> [AIM OF THE EXERCISE]: Everything in the records must be restated exactly, apart from the pictures.

> [DATA RECORDS]:

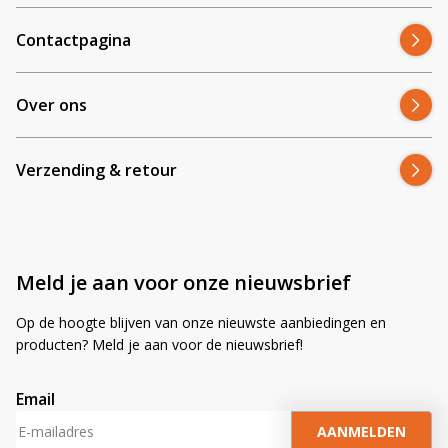
Contactpagina
Over ons
Verzending & retour
Meld je aan voor onze nieuwsbrief
Op de hoogte blijven van onze nieuwste aanbiedingen en
producten? Meld je aan voor de nieuwsbrief!
Email
A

> [WRITTEN SOLUTION]:
Contactpagina
Over ons
Verzending & retour
Meld je aan voor onze nieuwsbrief
Op de hoogte blijven van onze nieuwste aanbiedingen en
producten? Meld je aan voor de nieuwsbrief!
Email
A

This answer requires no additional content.